Photo by Kevin Berne.

By Morris Panych
Directed by Morris Panych
American Conservatory Theater
March 25-April 18, 2010

Silence is golden but on the stage it can be pretty tricky. Unless you are Harold Pinter or an actor in a British pantomime. Canadian triple threat playwright/director/actor Morris Panych uses it as a tool in his comedy “Vigil” and, as wielded by veteran actress Olympia Dukakis, it is a mighty weapon, although perhaps not requiring a performer of her stature.

“Vigil” is a very funny play about a very serious subject – death. A man (Marco Barricelli in a welcome return to American Conservatory Theater) rings the doorbell of a ramshackle apartment (wonderfully cluttered by set designer Ken MacDonald) to find a somewhat hostile, definitely confused old lady (Dukakis) glaring at him. She is the aunt he hasn’t seen in 30 years and he has left his job and packed a suitcase in order to rush to her deathbed. He needn’t have been in such a hurry. More than a year passes, in a fast series of short scenes, most of them ending on a one-liner, and Kemp, the man, is still hanging around, bringing his aunt Grace butterscotch pudding and planning her funeral.

He rehearses the eulogy, choreographs the cremation and gives away her clothes (those that he doesn’t casually dress up in) while she sits silent on the bed, sometimes astonished, sometimes amused. Dukakis’ face speaks volumes, although she utters only a few lines, the first as the Act One curtain falls. The man, on the other hand, never stops talking – going over his miserable childhood, unloved, unnoticed, his father manic-depressive and suicidal, his mother a lush. He blames his idealized, once-glamorous aunt for never coming to rescue him. He has grown up to be an isolated, friendless, somewhat asexual cipher in a dead-ended bank job. He blames her for that, too.

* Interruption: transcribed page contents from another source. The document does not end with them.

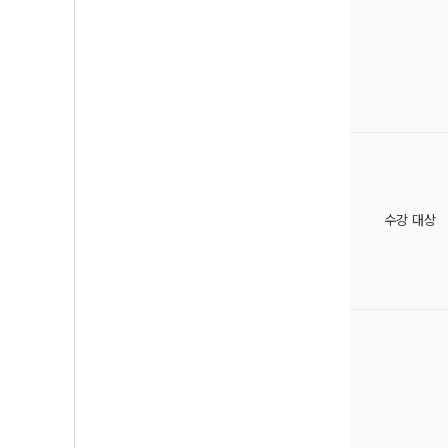
수강 대상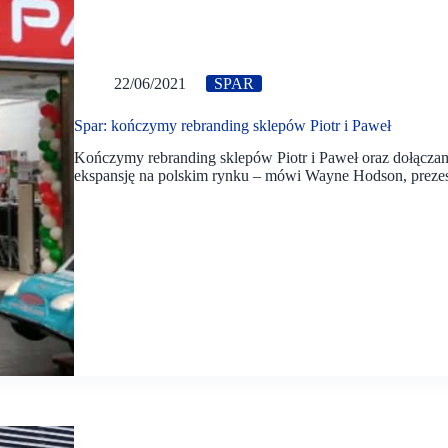
22/06/2021
SPAR
Spar: kończymy rebranding sklepów Piotr i Paweł
Kończymy rebranding sklepów Piotr i Paweł oraz dołączam
ekspansję na polskim rynku – mówi Wayne Hodson, preze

This is not the handsome, suave Barricelli who graced the ACT stage for years as a member of the core acting ensemble before leaving to head up Shakespeare Santa Cruz. Disheveled and defeated, his shoulders slumping and his head hanging, the actor fully inhabits the character of the lonely Kemp. Sometimes it seems as though he is the one who is dying, especially over time as he deteriorates and the old woman seems to perk up, putting on lipstick and sneaking out of bed when his back is turned. In spite of the gravity of the subject, however, the laughs keep coming, never more than when, in desperation, Kemp devises a number of intricate plans to hasten his aunt’s demise.

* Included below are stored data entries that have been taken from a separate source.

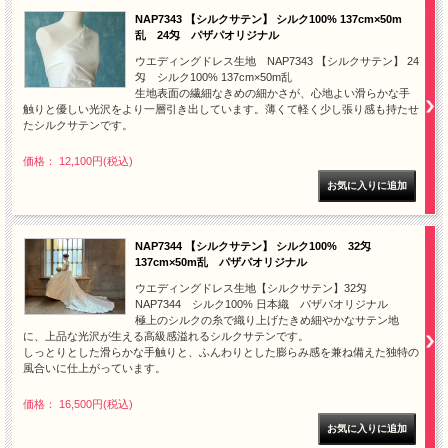
NAP7343 【シルクサテン】 シルク100% 137cm×50m
乱 24匁 パザパオリジナル
ウエディングドレス生地 NAP7343 【シルクサテン】 24
匁 シルク100% 137cm×50m乱
生地表面の繊細なきめの細かさが、心地よい滑らかな手
触りと優しい光沢をより一層引き出しています。薄くて軽く少し張り感も持たせ
たシルクサテンです。
価格： 12,100円(税込)
NAP7344 【シルクサテン】 シルク100% 32匁
137cm×50m乱 パザパオリジナル
ウエディングドレス生地【シルクサテン】32匁
NAP7344 シルク100% 日本織 パザパオリジナル
極上のシルクの糸で織り上げたきめ細やかなサテン地
に、上品な光沢が生える高級感溢れるシルクサテンです。
しっとりとした滑らかな手触りと、ふんわりとした膨らみ感を兼ね備えた独特の
風合いに仕上がっています。
価格： 16,500円(税込)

 A stunning revelation in Act Two turns the play around and, at the end; the friendship that has grown between the two shut-ins is apparent, and moving. The conclusion is poignant. “Vigil” is not a great play but it is a highly entertaining two hours in the theater. And the acting, whether it is Barricelli running on and on or Dukakis in her reactive silence, is worth the ticket price.